One hundred ninety-nine years ago today, a fleet of British ships spent a full day lobbing mortars and Congreve rockets at Fort McHenry (shown above) in an effort to capture Baltimore during the War of 1812. The British viewed the city as a “nest of pirates” because it was home to many of the privateers that had been preying on British shipping.

When I first started writing my novel The Ambitious Madame Bonaparte, I wasn’t sure whether I was going to portray the Battle of Baltimore. By then, I had read five different biographies of Betsy Bonaparte. None of them answered the question of whether she was in her hometown of Baltimore or in Washington, D.C., when the attack took place.

Then in November 2011, my husband and I traveled to Baltimore, so I could do some research. One place we visited was Fort McHenry. We were lucky enough to be able to hear one of the National Park rangers tell the story of the battle. At one point, he described how many of the residents of Baltimore climbed to their roofs so they could watch the attack and see how it was going. As he spoke, a strange thing happened.

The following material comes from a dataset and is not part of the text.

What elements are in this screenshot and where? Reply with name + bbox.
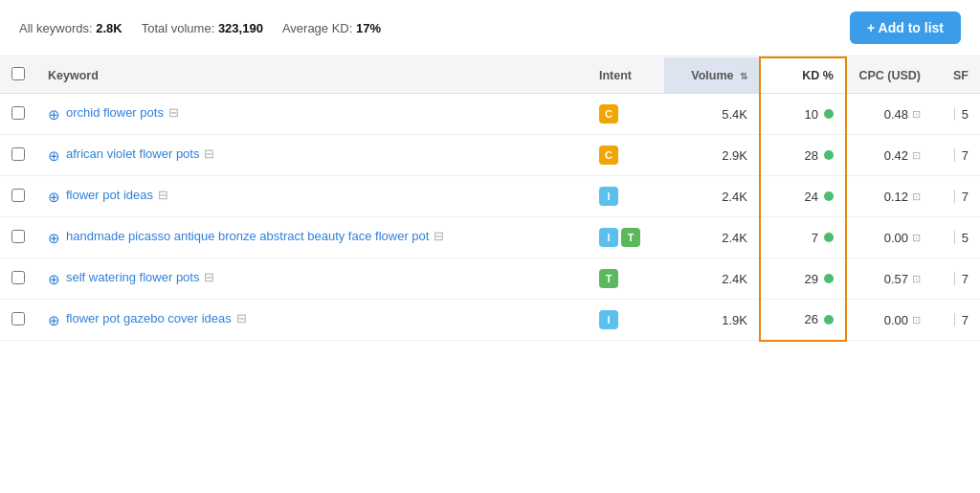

An unexpected wave of fear washed over me, and suddenly I was no longer sitting in the bright November sunshine, listening to a ranger spin a lively tale. I was Betsy, standing on the roof of her childhood home, gripped by the dread of what would happen if the British captured the city. During the early years of her marriage, Betsy and her husband Jerome had often been threatened by British warships who wanted to make a hostage of Napoleon’s brother. Now, she feared for her beloved nine-year-old son. He was a Bonaparte, the nephew of the man the British had been fighting for more than 15 years. As I imagined Betsy’s terror, I began to cry right there in the crowd of tourists. The emotion was so powerful, so icy cold and unsettling, that I couldn’t help myself. After that, I knew with absolute certainty that I had to include the battle in the novel and that I had to portray Betsy’s desperate if somewhat irrational fears that if the British conquered Baltimore, her son would be in danger. It was exactly what I needed to make sense of what had up till then been an impersonal event.